Take this post for example: https://www.reddit.com/r/northernireland/comments/1ll6ocg/see_it_say_it_censored_kneecap_is_not_the_story/
Speaking from experience, people in Ireland are overwhelmingly pro-palestine.
There is this user in the comments: https://www.reddit.com/user/EntireCourage308/
Its a nearly year-old account, it started posting about a month ago, it made some innoculous posts, then pivoted to posting far-right misinformation in the r/northernireland subreddit.
There’s loads of other accounts just like it.
It’s super easy to spot on reddit. Even easier than that?
There clearly aren’t that many bots (of all kinds, incl. humanoid) in the Lemmyverse (yet), so I guess they stand out more, but beyond that?
Hm. How so?
I learned early that admins (and possibly also mods) have more insight into user behavior, is that what you mean?

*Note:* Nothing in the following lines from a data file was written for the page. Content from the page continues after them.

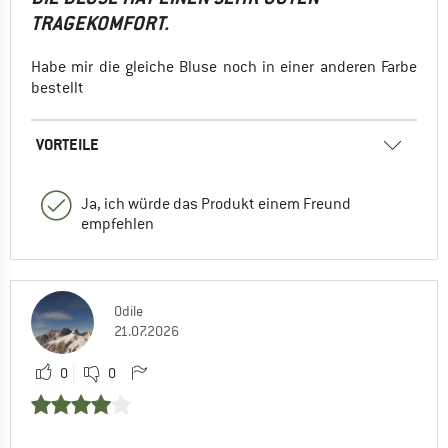
TRAGEKOMFORT.
Habe mir die gleiche Bluse noch in einer anderen Farbe
bestellt
VORTEILE
Ja, ich würde das Produkt einem Freund
empfehlen
Odile
21.07.2026
0
0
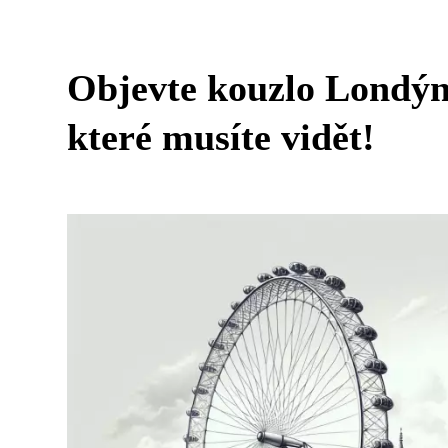
Objevte kouzlo Londýn
které musíte vidět!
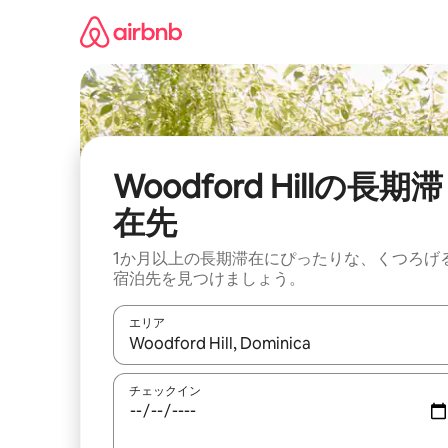
コ
ン
テ
ン
ツ
に
ス
キ
ッ
Woodford Hillの長期滞
プ
在先
1か月以上の長期滞在にぴったりな、くつろげ
宿泊先を見つけましょう。
エリア
検索結果が表示されたら、上下の矢印キーを使っ
チェックイン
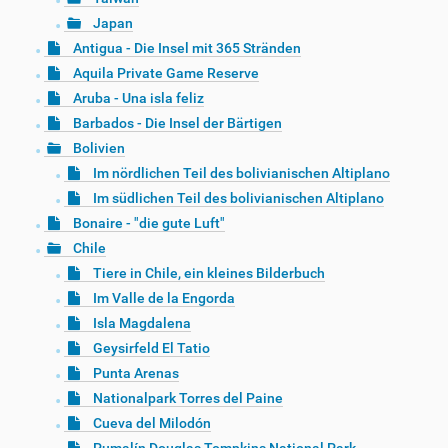
Japan
Antigua - Die Insel mit 365 Stränden
Aquila Private Game Reserve
Aruba - Una isla feliz
Barbados - Die Insel der Bärtigen
Bolivien
Im nördlichen Teil des bolivianischen Altiplano
Im südlichen Teil des bolivianischen Altiplano
Bonaire - "die gute Luft"
Chile
Tiere in Chile, ein kleines Bilderbuch
Im Valle de la Engorda
Isla Magdalena
Geysirfeld El Tatio
Punta Arenas
Nationalpark Torres del Paine
Cueva del Milodón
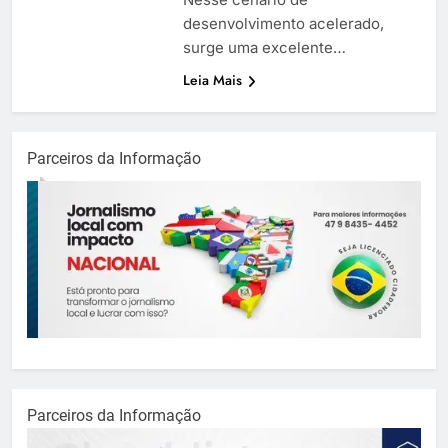
desenvolvimento acelerado,
surge uma excelente…
Leia Mais
Parceiros da Informação
Parceiros da Informação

Beyond that the mod/admin structure is pretty much the same as on, say, reddit.
Everything is public, including votes.
Instance admins can notice if a lot of signups happen from a specific ip, email pattern or region.
Thank you for your patience.
I have yet to figure out how that works. Does Lemmy offer a way to look at these things? Like who voted?
The same goes for, say, reddit admins.
lemvotes.org
Admins can see who voted on what, as can moderators.
Instance admins would be less stretched out than reddit ones, since people are split across instances.
Instance admins also have motivation to remove them, as bots make money for reddit.